I like the one with the pattern on it. Very pretty!


----------



## kove32

I hear a lot of people eat them! Supposedly they are good to eat! I'm so jealous though because I always wished that I could catch some baby snakeheads! Always wanted to keep one!!


----------



## njbudman81

Just as a follow up all my snakeheads are dead. Fish and game didn't want them however my caribe did.


----------



## Guest

................... i wanted them.


----------



## njbudman81

Well come to jersey and I'll lend you a net.


----------



## Da' Manster!

Pretty Impressive!...thanks for sharing!...







...Yup, the snakehead legend started right here in Maryland, literally in my own backyard on the patuxent river!..


----------



## WhiteLineRacer

The Northern Snakehead, an apex predator.

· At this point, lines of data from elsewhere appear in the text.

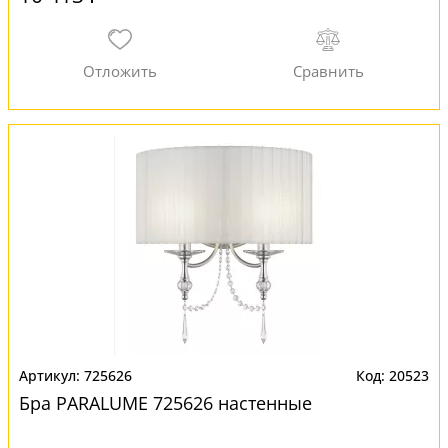
725626
20523
Бра PARALUME 725626 настенные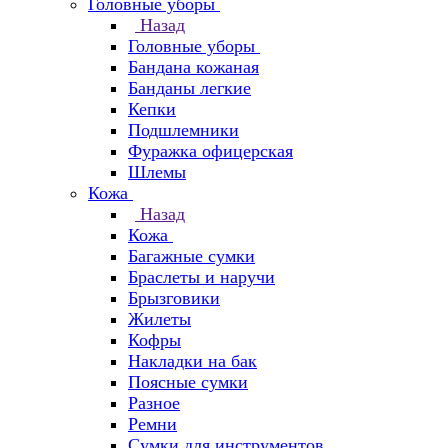
Головные уборы
Назад
Головные уборы
Бандана кожаная
Банданы легкие
Кепки
Подшлемники
Фуражка офицерская
Шлемы
Кожа
Назад
Кожа
Багажные сумки
Браслеты и наручи
Брызговики
Жилеты
Кофры
Накладки на бак
Поясные сумки
Разное
Ремни
Сумки для инструментов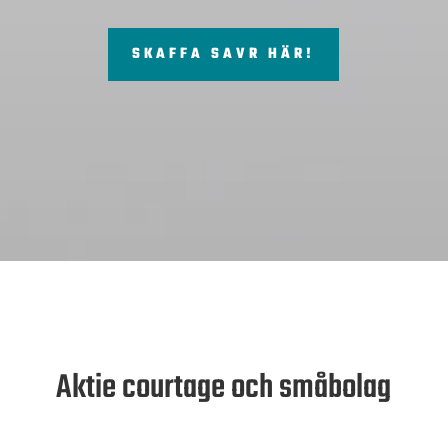
SKAFFA SAVR HÄR!
Aktie courtage och småbolag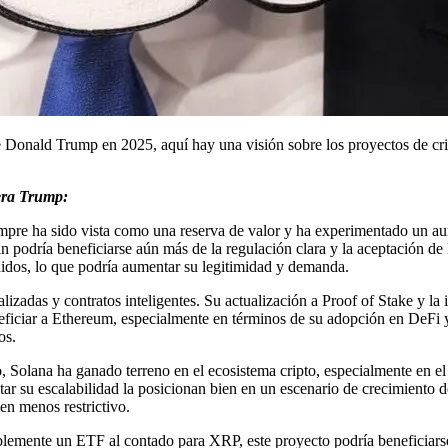
 Donald Trump en 2025, aquí hay una visión sobre los proyectos de cr
era Trump:
re ha sido vista como una reserva de valor y ha experimentado un aume
n podría beneficiarse aún más de la regulación clara y la aceptación d
nidos, lo que podría aumentar su legitimidad y demanda.
alizadas y contratos inteligentes. Su actualización a Proof of Stake y l
neficiar a Ethereum, especialmente en términos de su adopción en DeFi y
os.
, Solana ha ganado terreno en el ecosistema cripto, especialmente en e
ar su escalabilidad la posicionan bien en un escenario de crecimiento 
en menos restrictivo.
iblemente un ETF al contado para XRP, este proyecto podría beneficia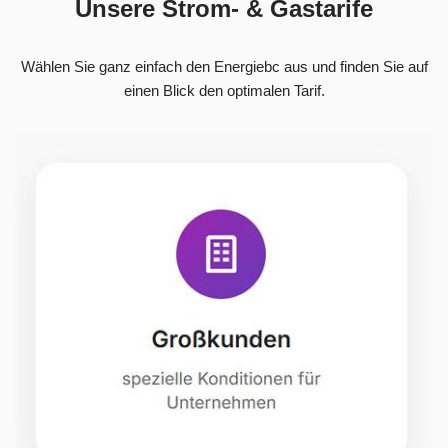
Unsere Strom- & Gastarife
Wählen Sie ganz einfach den Energiebc aus und finden Sie auf
einen Blick den optimalen Tarif.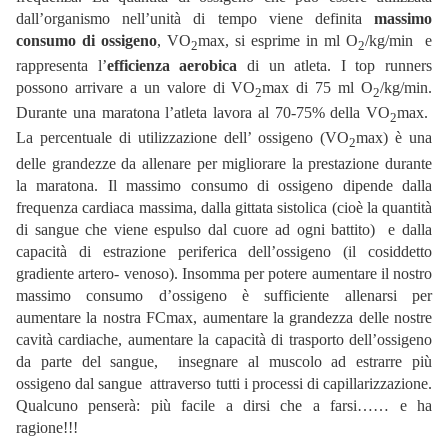
dall’organismo nell’unità di tempo viene definita
massimo
consumo di ossigeno
, VO
max, si esprime in ml O
/kg/min e
2
2
rappresenta l’
efficienza aerobica
di un atleta. I top runners
possono arrivare a un valore di VO
max di 75 ml O
/kg/min.
2
2
Durante una maratona l’atleta lavora al 70-75% della VO
max.
2
La percentuale di utilizzazione dell’ ossigeno (VO
max) è una
2
delle grandezze da allenare per migliorare la prestazione durante
la maratona. Il massimo consumo di ossigeno dipende dalla
frequenza cardiaca massima, dalla gittata sistolica (cioè la quantità
di sangue che viene espulso dal cuore ad ogni battito) e dalla
capacità di estrazione periferica dell’ossigeno (il cosiddetto
gradiente artero- venoso). Insomma per potere aumentare il nostro
massimo consumo d’ossigeno è sufficiente allenarsi per
aumentare la nostra FCmax, aumentare la grandezza delle nostre
cavità cardiache, aumentare la capacità di trasporto dell’ossigeno
da parte del sangue, insegnare al muscolo ad estrarre più
ossigeno dal sangue attraverso tutti i processi di capillarizzazione.
Qualcuno penserà: più facile a dirsi che a farsi…… e ha
ragione!!!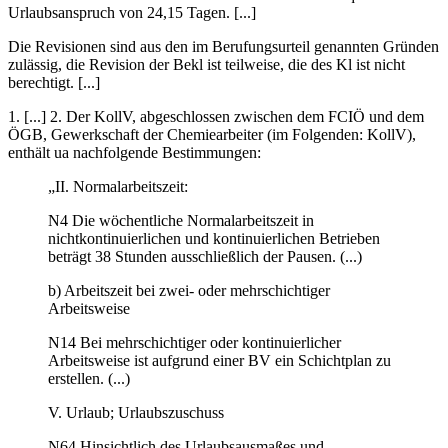
Urlaubsanspruch von 24,15 Tagen. [...]
Die Revisionen sind aus den im Berufungsurteil genannten Gründen
zulässig, die Revision der Bekl ist teilweise, die des Kl ist nicht
berechtigt. [...]
1. [...]
2.
Der KollV, abgeschlossen zwischen dem FCIÖ und dem
ÖGB, Gewerkschaft der Chemiearbeiter (im Folgenden: KollV),
enthält ua nachfolgende Bestimmungen:
„II. Normalarbeitszeit:
N4
Die wöchentliche Normalarbeitszeit in
nichtkontinuierlichen und kontinuierlichen Betrieben
beträgt 38 Stunden ausschließlich der Pausen. (...)
b) Arbeitszeit bei zwei- oder mehrschichtiger
Arbeitsweise
N14
Bei mehrschichtiger oder kontinuierlicher
Arbeitsweise ist aufgrund einer BV ein Schichtplan zu
erstellen. (...)
V. Urlaub; Urlaubszuschuss
N64
Hinsichtlich des Urlaubsausmaßes und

http://en.wikipedia.org/wiki/Northern_snakehead

I love Snakeheads and have kept quite a few. They seem a little more intelligent the average fish.


----------



## WCKEDMIDAS

the one without markings looks like a bowfin to me not a snakehead. but i could be wrong. 
If you notice the mouth shape and angle is wrong, along with the eye location. the lack of markings . and the bullseye on the tail


----------



## scent troll

ksls said:


> I like the one with the pattern on it. Very pretty!


i agree its pretty nice looking

as far as keeping a wild caught fish ive had success with bluegill (sun fish) and a large mouth bass. i had a 90 gallon that i grew both out in. it was unplanned but after catching some very small fish at a local lake i decided to experiment. i ended up donating them to my brother in law who loves local fish.

it can certainly be done, but i would assume after some time a fish will acclimate to being domesticated and wont make it too well in the wild once they are use to being fed


----------



## Red Sox Fanatic

Da said:


> Pretty Impressive!...thanks for sharing!...
> 
> 
> 
> 
> 
> 
> 
> ...Yup, the snakehead legend started right here in Maryland, literally in my own backyard on the patuxent river!..


Hey Manster go net me some.i'll pay for shipping


----------



## njbudman81

In a backyard pond "somewhere" in south jersey
They are growing










Daddy is 18"


----------



## scent troll

^^^ daddy is a bad ass!

lol i like the "somewhere" in jersey. i assume that would be frowned upon to have them in any outdoor body of water, even a personal pond.


----------



## Piranha-Freak101




----------



## bigred

nice looking fish i wish i could get one in my tank... always wanted like two for my 150gal...


----------